At times the cults have been so well organized and fanatically persistent that they have brought the work of government to a standstill. The outbreaks have often taken the authorities completely by surprise and have confronted them with mass opposition of an alarming kind. In the 1930s, for example, villagers in the vicinity of Wewak, New Guinea, were stirred by a succession of "Black King" movements. The prophets announced that the Europeans would soon leave the island, abandoning their property to the natives, and urged their followers to cease paying taxes, since the government station was about to disappear into the sea in a great earthquake. To the tiny community of Whites in charge of the region, such talk was dangerous. The authorities jailed four of the prophets and exiled three others. In yet another movement, that sprang up in declared opposition to the local Christian mission, the cult leader took Satan as his god.
Troops on both sides in World War II found their arrival in Melanesia heralded as a sign of the Apocalypse. The G.I.s who landed in the New Hebrides, moving up for the bloody fighting on Guadalcanal, found the natives furiously at work preparing airfields, roads and docks for the magic ships and planes that they believed were coming from "Rusefel" (Roosevelt), the friendly king of America.
The Japanese also encountered millenarian visionaries during their southward march to Guadalcanal. Indeed, one of the strangest minor military actions of World War II occurred in Dutch New Guinea, when Japanese forces had to be turned against the local Papuan inhabitants of the Geelvink Bay region. The Japanese had at first been received with great joy, not because their "Greater East Asia Co-Prosperity Sphere" propaganda had made any great impact upon the Papuans, but because the natives regarded them as harbingers of the new world that was dawning, the Right of the Dutch having already given the first sign. Mansren, creator of the islands and their peoples, would now return, bringing with him the ancestral dead. All this had been known, the cult leaders declared, to the crafty Dutch, who had torn out the first page of the Bible where these truths were inscribed. When Mansren returned, the existing world order would be entirely overturned. White men would turn black like Papuans, Papuans would become Whites; root crops would grow in trees, and coconuts and fruits would grow like tubers. Some of the islanders now began to draw together into large "towns"; others took Biblical names such as "Jericho" and "Galilee" for their villages. Soon they adopted military uniforms and began drilling. The Japanese, by now highly unpopular, tried to disarm and disperse the Papuans; resistance inevitably developed. The climax of this tragedy came when several canoe-loads of fanatics sailed out to attack Japanese warships, believing themselves to be invulnerable by virtue of the holy water with which they had sprinkled themselves. But the bullets of the Japanese did not turn to water, and the attackers were mowed down by machine-gun fire.

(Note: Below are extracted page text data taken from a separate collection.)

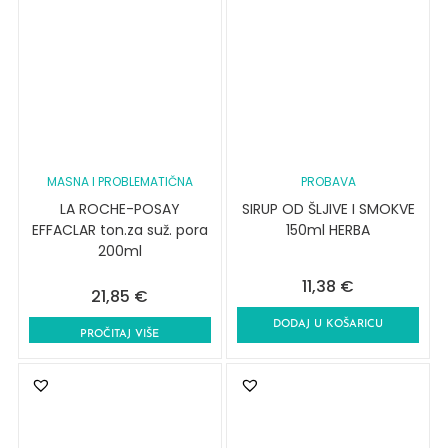
MASNA I PROBLEMATIČNA
PROBAVA
LA ROCHE-POSAY
SIRUP OD ŠLJIVE I SMOKVE
EFFACLAR ton.za suž. pora
150ml HERBA
200ml
11,38
€
21,85
€
DODAJ U KOŠARICU
PROČITAJ VIŠE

Behind this incident lay a long history. As long ago as 1857 missionaries in the Geelvink Bay region had made note of the story of Mansren. It is typical of many Melanesian myths that became confounded with Christian doctrine to form the ideological basis of the movements. The legend tells how long ago there lived an old man named Manamakeri ("he who itches"), whose body was covered with sores. Manamakeri was extremely fond of palm wine, and used to climb a huge tree every day to tap the liquid from the flowers. He soon found that someone was getting there before him and removing the liquid. Eventually he trapped the thief, who turned out to be none other than the Morning Star. In return for his freedom, the Star gave the old man a wand that would produce as much fish as he liked, a magic tree and a magic staff. If he drew in the sand and stamped his foot, the drawing would become real. Manamakeri, aged as he was, now magically impregnated a young maiden; the child of this union was a miracle-child who spoke as soon as he was born. But the maiden's parents were horrified, and banished her, the child and the old man. The trio sailed off in a canoe created by Mansren ("The Lord"), as the old man now became known. On this journey Mansren rejuvenated himself by stepping into a fire and flaking off his scaly skin, which changed into valuables. He then sailed around Geelvink Bay, creating islands where he stopped, and peopling them with the ancestors of the present-day Papuans.